On Monday 12 Sep 11, we managed to get our baseline MRI scan appointment for Supatra for Tuesday morning.  This baseline MRI is needed by the Burzynski clinic in order to start the protocol and from this scan they will compare future scans to determine the effects of the treatment on the tumour.  I was shocked to learn that the MRI was going to cost us approx. $6,000.00 dollars as a similar scan would only cost us between GBP 400-600.00 in England.  I decided to call the insurance company and try to determine why they had turned down our previous attempts to claim these medical fees and surprisingly they told me that the person the surgery clinic previously tried to deal with probably got our information wrong and that we should be covered.  This was a great relief but I will not be jumping for joy until they start paying for some of these costs.  On top of this I still do not know whether they will cover everything or only certain aspects of the medical bills.  But at least it has offered us a glimmer of hope as I certainly was not expecting to pay upwards of $6,000 for an MRI.  We don't even have the exact cost for this MRI as the hospital that we booked the MRI through could only tell me that the base hospital cost was $4,000 and that the actual MRI clinic location (separate from the hospital) would charge for their services and medications used.  I just can not believe an MRI should cost so much and don't understand what the hospital is charging $4,000 for...taking our phone call???  I can't believe Americans accept this Sh$t.

Tuesday morning me and Supatra arrived at the MRI clinic while Punny stayed at home with Jason.  Supatra was a trooper again as I had to tell her that they would need to put in an intravenus (Sp?) line on her hand at the last minute.  Just the day before I told her she would not need this anymore because she now had a port-a-cath line in and all medications would now be given to her that way.  When we arrived and checked in they told us that they were not sure the medication needed to hi-light her tumour, Magnevist, during the scan could be injected through her catheter as it might clog it up and damage it.  So they tried to place an intravenus line into a vein in her hand but the nurse blew the vein.  She then had to find another vein in her arm while we tried to calm and reassure Supatra that it would not hurt like the first attempt.  It took some time as you can imagine but in the end Supatra relented and let the nurse try again.  The nurse then blew the second vein and it was near impossible to get Supatra to cooperate any longer and she insisted it go through her existing catheter.  The nurses then agreed to double check with some other doctors and the Burzynski clinic and in the end they said it was OK to use the catheter.  Why they could not have done this in the first place I do not know.  Anyway, we were then ushered into the MRI room and Supatra was put on the table.  I was alllowed to stay by her side as I had done several times before in the UK.  This was going to be a much longer MRI session and would last about an hour.  Luckily Supatra managed to fall asleep through the noise of the machine and the music that was being piped into her headset.  In fact she slept while the nurse gave her the Megnevist injection through her catheter and she did not feel a thing.  When we got back to the prep room the nurse flushed the catheter line several times by pumping saline through it and Supatra just watched and took it all in - unphased!  Funny thing is, when we got back to the car she said "See they should have listened to me when I told them the first time to give me the medication through my catheter".  She is sooo right!

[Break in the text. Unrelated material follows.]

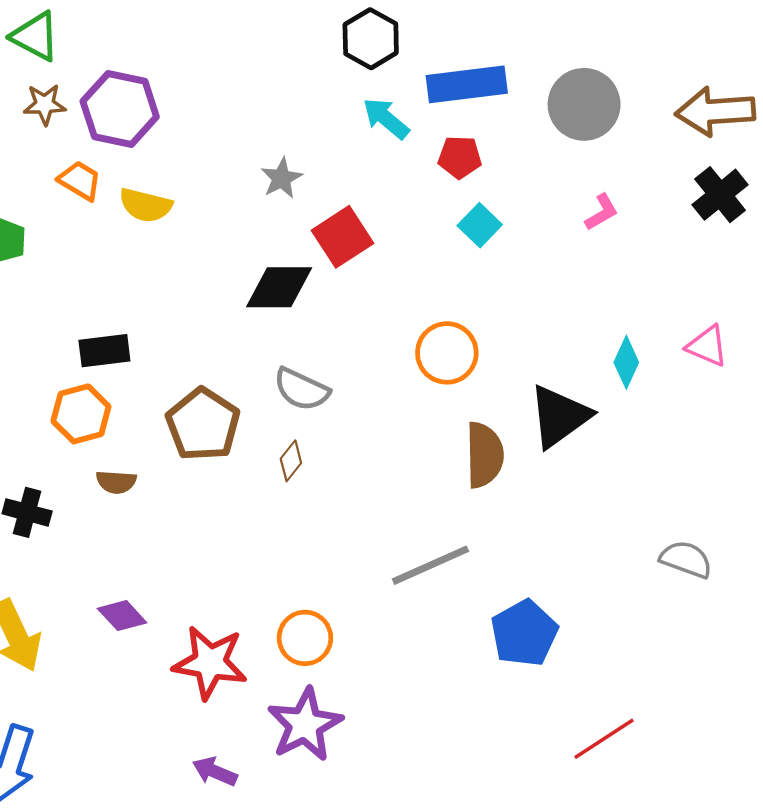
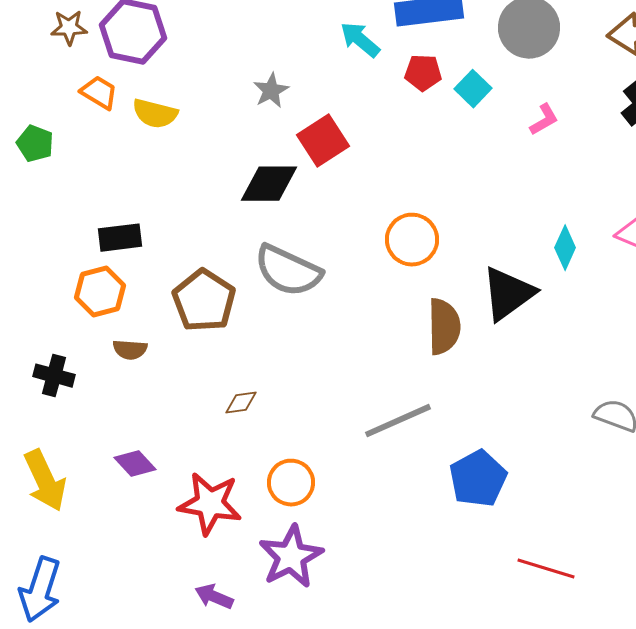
cyan square: (480, 225) -> (473, 89), moved
gray semicircle: (301, 389) -> (288, 271), size x1.4
brown diamond: (291, 461) -> (241, 403), moved, turned 44
red line: (604, 739) -> (546, 569), turned 50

The rest of the day was ours to enjoy and we will now have our first treatment session at the Burzynski clinic this Wednesday morning.  I am keeping my fingers crossed that Supatra does not get any or only minimal side affects from this treatment as I would hate to see her poorly again.  Its now late at night and Jason, whom I get to sleep with in the living room is fast asleep on my side of the bed - what a cute little munchkin.  Good night all and wish Supatra luck tomorrow and throughout her treatment.

Supatra's Port-a-cath.


  1. Hello,
    I have a question about your blog. Please email me!

  2. Go! Supatra! Go! Well done, Sunshine! What a trooper. We think and pray for all of you often and cheering you all on with great gusto!